◆ REQUIRED WORK: Leave the pictures out. Return all other data exactly.
═══
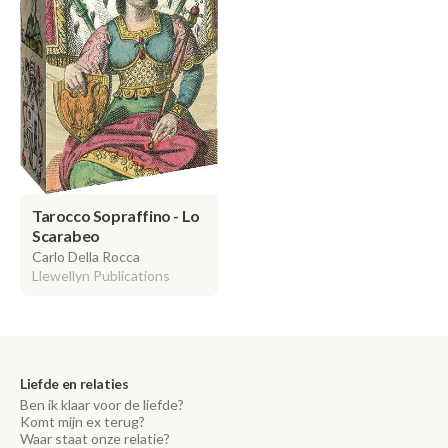
Tarocco Sopraffino - Lo
Scarabeo
Carlo Della Rocca
Llewellyn Publications
Liefde en relaties
Ben ik klaar voor de liefde?
Komt mijn ex terug?
Waar staat onze relatie?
═══
◆ TASK SOLUTION:
Tarocco Sopraffino - Lo
Scarabeo
Carlo Della Rocca
Llewellyn Publications
Liefde en relaties
Ben ik klaar voor de liefde?
Komt mijn ex terug?
Waar staat onze relatie?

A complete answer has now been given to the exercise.